On Ry David Bradley’s Painted, Etc. blog, Ito is quoted as calling the works in this series not paintings, but “painting objects.”

He writes:

…these “painting objects” were simulating hand made things, but also referencing modes which have been typically associated with the reproductions of paintings. The whole premise of the body of work was approaching painting as “found”, so I selected jpegs that referenced genres/history of painting (sorta based on wikipedia). The work is very involved in painting history and an awareness of that history, but I also believe the jpegs I selected reflect on other issues that are not so specific to this history, and are more specific to Internet culture.

*********

With that mind, the kick of the paintings is similar whether one views them in person or on the Web.

In both cases, what one views is a painting straddling each of those two worlds.

Thursday, June 10th, 2010

Parker Ito asked orderartwork.com, a Chinese company which makes oil paintings on-demand, to create a series of paintings based on a single image which would be broadly familiar to Internet users—a stock photo depicting a smiling, blonde female wearing a backpack which (amongst its other usages) a “parked domain” company called Demand Media employs to catch the eye of Web surfers who accidentally click to the sites it owns.

The resulting work–The Most Infamous Girl in the History of the Internet–exists as both these made-to-order paintings as well as a heavily re-blogged Web meme.

In regard to the paintings, they might be considered in relation to Warhol’s Marilyn series of silkscreened paintings.

Both Marilyn Monroe and “the parked domain girl” are icons of emptiness.

Monroe was  a blank slate for sexual desire, the parked domain girl is a symbol of sites without content.

Furthermore, both painting series automate the painting proces which, then, further amplifies the sense of an emptying-out of content.

And, finally, in both cases the artists are each interested in depicting the process of their own making as much as they’re interested in depicting the icon being processed.

For example, one views Warhol’s rough usage of the silkscreen technology as much as a legible image of Monroe, and one views the hands of the different painters Ito employs to create the painted images as much as a single painting of the parked domain girl.

However, at this level–the level of a process being depicted—Ito’s series takes a departure from Warhol’s own that allows it to exist as an intriguing version on pop art rather than an imitation of it.

What fascinated Warhol was the way that “real life” stars like Monroe developed a life of their own in the sphere of reproducible images.

Ito, though, picks up on the fact that an icon like the “parked domain girl” is not even based on a “real life” star—she’s an icon who short-circuits the previous paradigm of stardom.
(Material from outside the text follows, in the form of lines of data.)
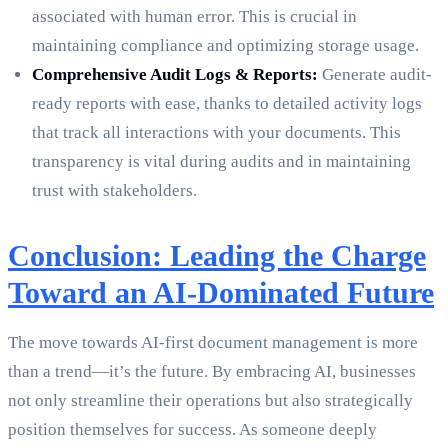
associated with human error. This is crucial in
maintaining compliance and optimizing storage usage.
Comprehensive Audit Logs & Reports:
Generate audit-
ready reports with ease, thanks to detailed activity logs
that track all interactions with your documents. This
transparency is vital during audits and in maintaining
trust with stakeholders.
Conclusion: Leading the Charge
Toward an AI-Dominated Future
The move towards AI-first document management is more
than a trend—it’s the future. By embracing AI, businesses
not only streamline their operations but also strategically
position themselves for success. As someone deeply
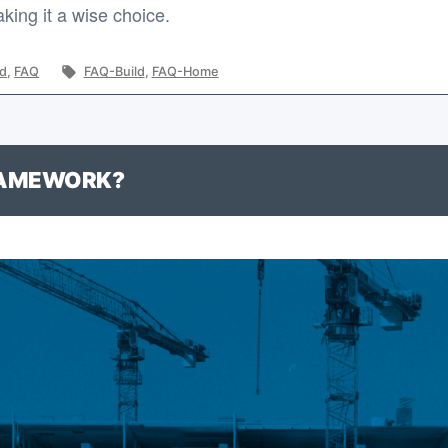
ing it a wise choice.
Tags:
ld
,
FAQ
FAQ-Build
,
FAQ-Home
RAMEWORK?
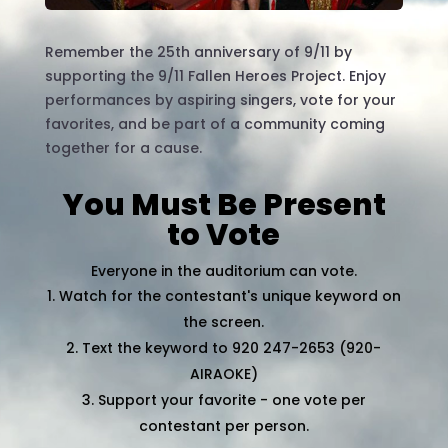
Remember the 25th anniversary of 9/11 by
supporting the 9/11 Fallen Heroes Project. Enjoy
performances by aspiring singers, vote for your
favorites, and be part of a community coming
together for a cause.
You Must Be Present
to Vote
Everyone in the auditorium can vote.
Watch for the contestant's unique keyword on
the screen.
Text the keyword to 920 247-2653 (920-
AIRAOKE)
Support your favorite - one vote per
contestant per person.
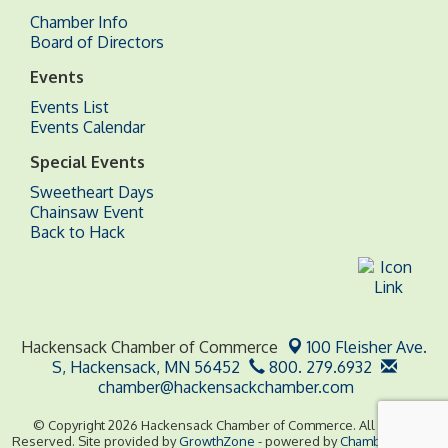
Chamber Info
Board of Directors
Events
Events List
Events Calendar
Special Events
Sweetheart Days
Chainsaw Event
Back to Hack
Hackensack Chamber of Commerce
100 Fleisher Ave.
S,
Hackensack, MN 56452
800. 279.6932
chamber@hackensackchamber.com
© Copyright 2026 Hackensack Chamber of Commerce. All Rights
Reserved. Site provided by
GrowthZone
- powered by
ChamberMaster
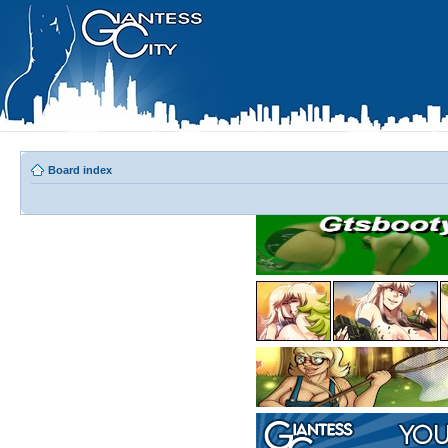
Board index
In the wake of the Internet, pop culture is something consumed and lived amongst; there is no need for pop to reference a real world as the real world is to a great extent pop.

A model posed for the photograph, yes, but that model is anonymous; the parked domain girl’s identity is entirely native to the sphere of pop representation on the Web.

By hiring a company to create hand-made oil paintings of the parked domain girl, Ito brings her into the realm of “real life” for the first time.

His work is thus meaningful not for depicting the automated painting of a “real” icon, but for depicting the outsourced hand-painting of a “fake” icon and, in so doing, bringing Warhol’s joke full circle.